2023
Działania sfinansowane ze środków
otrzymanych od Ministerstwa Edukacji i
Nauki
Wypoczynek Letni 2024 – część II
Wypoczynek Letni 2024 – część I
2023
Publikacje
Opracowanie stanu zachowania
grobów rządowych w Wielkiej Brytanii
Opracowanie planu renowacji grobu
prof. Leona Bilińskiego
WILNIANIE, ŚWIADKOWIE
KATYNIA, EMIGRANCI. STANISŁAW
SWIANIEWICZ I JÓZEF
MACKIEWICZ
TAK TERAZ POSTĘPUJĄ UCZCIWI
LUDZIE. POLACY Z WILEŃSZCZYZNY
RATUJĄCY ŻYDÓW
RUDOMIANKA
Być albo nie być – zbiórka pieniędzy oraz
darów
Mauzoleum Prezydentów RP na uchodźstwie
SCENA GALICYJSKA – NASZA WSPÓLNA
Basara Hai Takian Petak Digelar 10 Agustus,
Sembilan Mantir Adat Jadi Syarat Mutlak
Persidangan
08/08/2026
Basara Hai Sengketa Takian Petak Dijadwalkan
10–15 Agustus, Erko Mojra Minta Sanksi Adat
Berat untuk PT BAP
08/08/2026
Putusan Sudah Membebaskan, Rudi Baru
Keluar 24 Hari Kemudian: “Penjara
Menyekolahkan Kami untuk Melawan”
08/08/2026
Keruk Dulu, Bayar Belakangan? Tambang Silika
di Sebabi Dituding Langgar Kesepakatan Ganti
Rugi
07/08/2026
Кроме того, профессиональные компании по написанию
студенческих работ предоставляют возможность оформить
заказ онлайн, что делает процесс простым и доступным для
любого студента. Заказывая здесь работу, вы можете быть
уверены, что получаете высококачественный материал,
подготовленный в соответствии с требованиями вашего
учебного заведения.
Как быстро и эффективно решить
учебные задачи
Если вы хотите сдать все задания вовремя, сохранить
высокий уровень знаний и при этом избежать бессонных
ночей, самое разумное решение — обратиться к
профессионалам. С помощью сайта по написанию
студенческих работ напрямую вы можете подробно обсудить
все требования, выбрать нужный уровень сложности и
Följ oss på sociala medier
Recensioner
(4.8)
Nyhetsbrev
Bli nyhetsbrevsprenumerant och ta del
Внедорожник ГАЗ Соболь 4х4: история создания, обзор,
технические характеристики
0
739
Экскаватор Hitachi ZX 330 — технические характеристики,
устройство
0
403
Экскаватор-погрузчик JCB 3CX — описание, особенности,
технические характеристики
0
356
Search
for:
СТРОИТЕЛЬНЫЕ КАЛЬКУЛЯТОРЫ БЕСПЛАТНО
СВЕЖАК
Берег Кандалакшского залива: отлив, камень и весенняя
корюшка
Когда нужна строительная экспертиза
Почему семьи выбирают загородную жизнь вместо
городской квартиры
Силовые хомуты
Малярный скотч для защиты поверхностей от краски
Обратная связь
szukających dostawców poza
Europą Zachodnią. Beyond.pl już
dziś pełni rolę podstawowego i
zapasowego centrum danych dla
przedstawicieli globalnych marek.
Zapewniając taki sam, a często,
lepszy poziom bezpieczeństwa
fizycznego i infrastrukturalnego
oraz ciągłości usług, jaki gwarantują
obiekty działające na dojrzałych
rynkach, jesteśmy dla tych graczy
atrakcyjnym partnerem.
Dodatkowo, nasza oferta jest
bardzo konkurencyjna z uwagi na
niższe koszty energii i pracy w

◆ ◆ ◆

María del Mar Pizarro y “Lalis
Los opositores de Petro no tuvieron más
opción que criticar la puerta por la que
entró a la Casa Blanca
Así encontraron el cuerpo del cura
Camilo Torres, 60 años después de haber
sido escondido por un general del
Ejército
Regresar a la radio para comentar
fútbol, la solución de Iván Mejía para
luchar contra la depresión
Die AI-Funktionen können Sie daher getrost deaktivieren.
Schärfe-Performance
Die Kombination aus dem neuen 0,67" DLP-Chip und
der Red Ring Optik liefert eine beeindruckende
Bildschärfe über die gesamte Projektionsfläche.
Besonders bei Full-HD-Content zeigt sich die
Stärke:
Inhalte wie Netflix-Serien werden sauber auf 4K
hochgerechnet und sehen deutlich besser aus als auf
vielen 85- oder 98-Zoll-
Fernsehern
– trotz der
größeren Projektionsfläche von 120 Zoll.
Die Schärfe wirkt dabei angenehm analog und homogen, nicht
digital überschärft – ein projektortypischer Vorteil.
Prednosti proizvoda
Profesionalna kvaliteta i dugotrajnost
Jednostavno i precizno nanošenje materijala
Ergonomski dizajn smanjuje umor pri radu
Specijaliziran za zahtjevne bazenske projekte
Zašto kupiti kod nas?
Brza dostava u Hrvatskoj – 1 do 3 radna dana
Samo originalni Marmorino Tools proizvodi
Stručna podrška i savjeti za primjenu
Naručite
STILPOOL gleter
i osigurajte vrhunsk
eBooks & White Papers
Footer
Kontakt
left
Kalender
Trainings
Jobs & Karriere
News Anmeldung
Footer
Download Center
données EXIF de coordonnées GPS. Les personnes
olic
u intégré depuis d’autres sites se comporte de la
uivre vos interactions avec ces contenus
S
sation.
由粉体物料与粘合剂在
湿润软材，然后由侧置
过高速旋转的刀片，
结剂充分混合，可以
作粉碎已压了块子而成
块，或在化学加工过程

◆ ◆ ◆

■ Problem details:
What lines above contain the word "para"? Return each such line.

■ Exercise answer:
Regresar a la radio para comentar
fútbol, la solución de Iván Mejía para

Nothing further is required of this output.